Komsomolskaya Station
Bolshoi Theatre

For the next couple of days, I embarked on the time-honored ritual of the solitary sightseer: walking until my feet ached, looking slightly lost, and taking an endless series of photographs of myself looking cold in front of famous things. I wandered through the Kremlin’s shadow, browsed the fantastical, Christmas-lit cavern of the GUM department store, and haggled amiably for Soviet trinkets at the Izmailovsky market. I paid a small fortune for a modest lunch of lamb and salmon from a vendor, then had to chase the man down to get my correct change. “Honest mistake,” he smiled. “Haha,” I agreed, without conviction.

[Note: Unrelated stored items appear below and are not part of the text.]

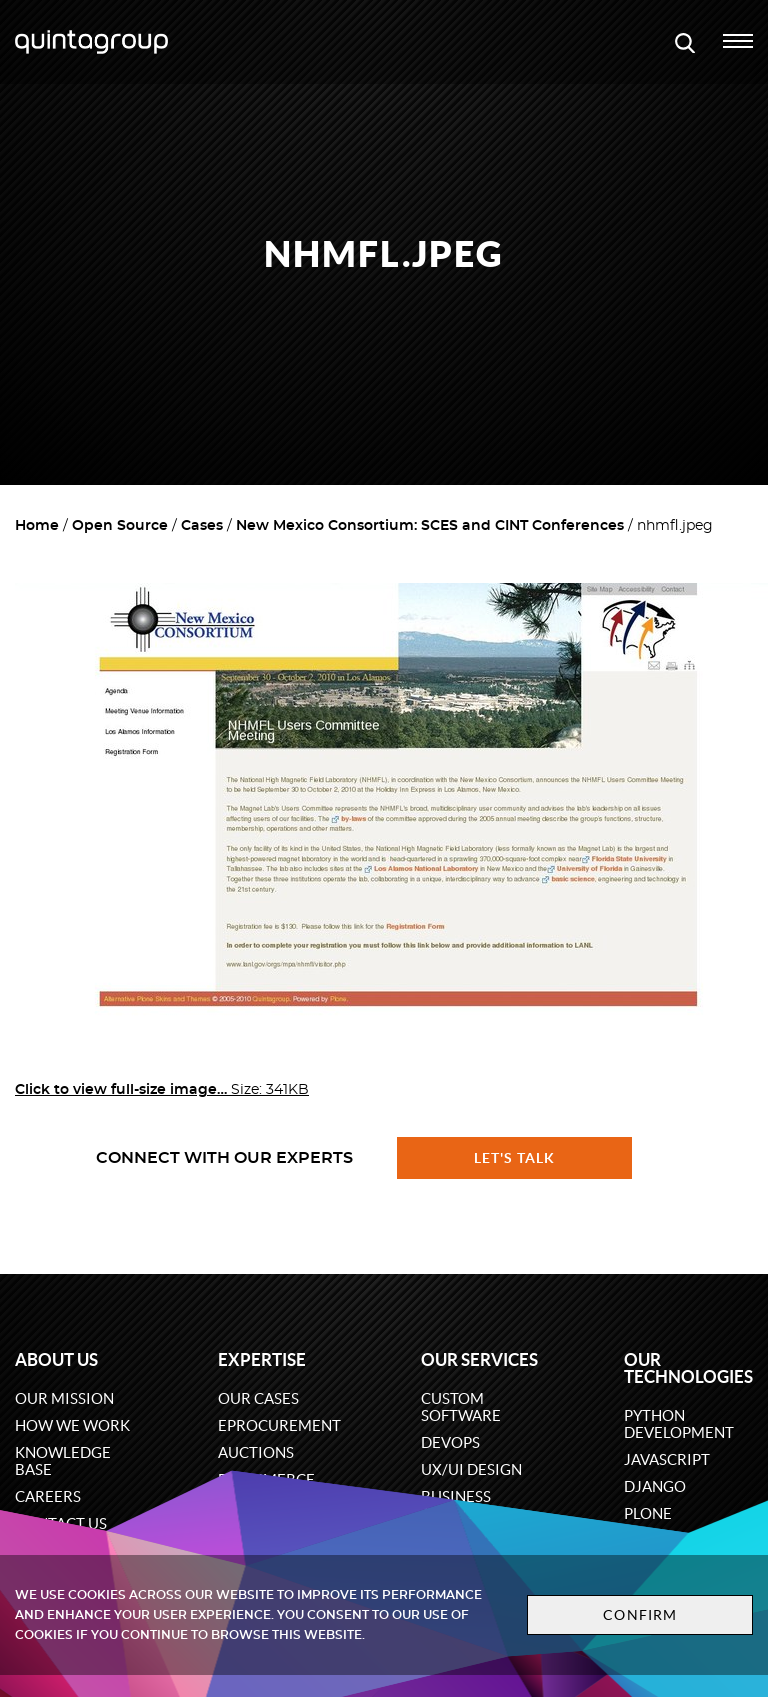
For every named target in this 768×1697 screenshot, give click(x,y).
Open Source (120, 526)
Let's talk (515, 1158)
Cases (202, 526)
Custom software (461, 1407)
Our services (479, 1359)
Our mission (64, 1398)
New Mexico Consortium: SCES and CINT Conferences (430, 526)
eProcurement (279, 1425)
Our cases (258, 1398)
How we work (72, 1425)
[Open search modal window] (685, 42)
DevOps (450, 1442)
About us (56, 1359)
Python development (679, 1424)
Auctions (256, 1452)
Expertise (262, 1359)
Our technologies (688, 1368)
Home (37, 526)
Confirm (640, 1615)
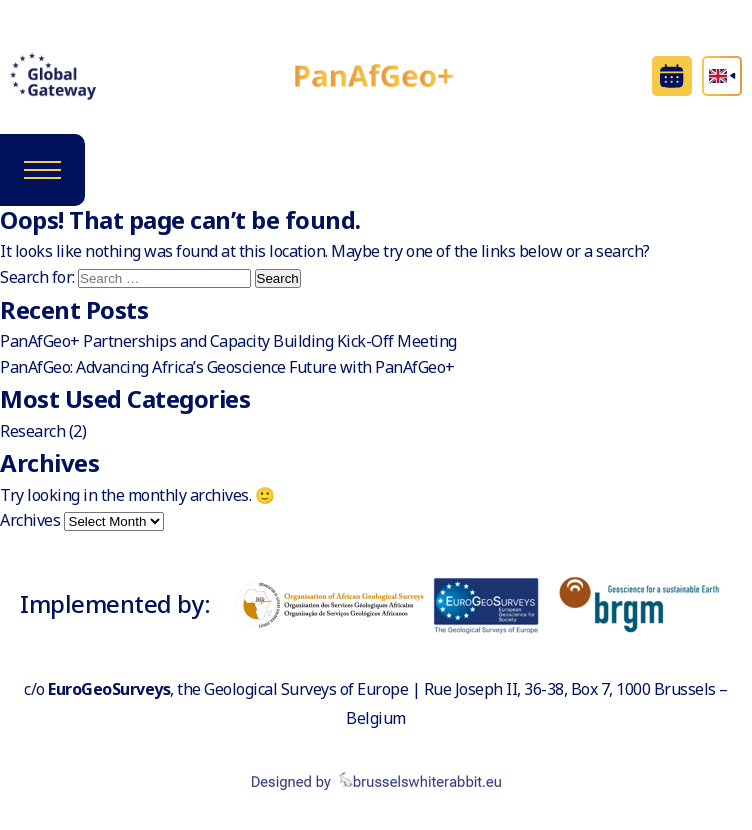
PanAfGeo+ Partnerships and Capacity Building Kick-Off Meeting (228, 341)
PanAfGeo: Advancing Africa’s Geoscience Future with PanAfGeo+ (227, 367)
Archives (30, 520)
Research (32, 431)
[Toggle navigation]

Heading toward Izmaylovskiy Bazar

I made pilgrimages to the gold-domed Christ the Savior Cathedral and the absurdly colossal statue of Peter the Great, who stared out over the frozen city as if mildly disappointed by the plumbing. A quest to find the panoramic view from Sparrow Hills was foiled by thick fog and my own navigational incompetence, so I consoled myself with a walk down Arbat Street and a sobering visit to the immense obelisks of Victory Park.

Red Square

On my final evening, I decided to splurge. I took an elevator to a sky bar on the 31st floor of a tower, where I spent a truly astonishing sum on two cocktails with names like “Black Rain.” The view over Moscow’s glittering sprawl was worth every ruble. Later, back at the hostel, I sipped a beer that tasted, well, like beer, and chatted with a fellow traveler just in from the Trans-Siberian Railway. He was full of promising tales. Now, as I write this, I am packed and ready. The room is quiet save for the hum of the television. My head is full of images of onion domes, snow-dusted parks, and gilded theaters. A faint headache, perhaps from the altitude of the sky bar or the lingering ghost of that Russian vodka I bought as a test, nudges at my temples. In a few hours, I’ll board a train for Beijing, ready to trade Moscow’s winter grandeur for the rhythmic clatter of rails across Siberia.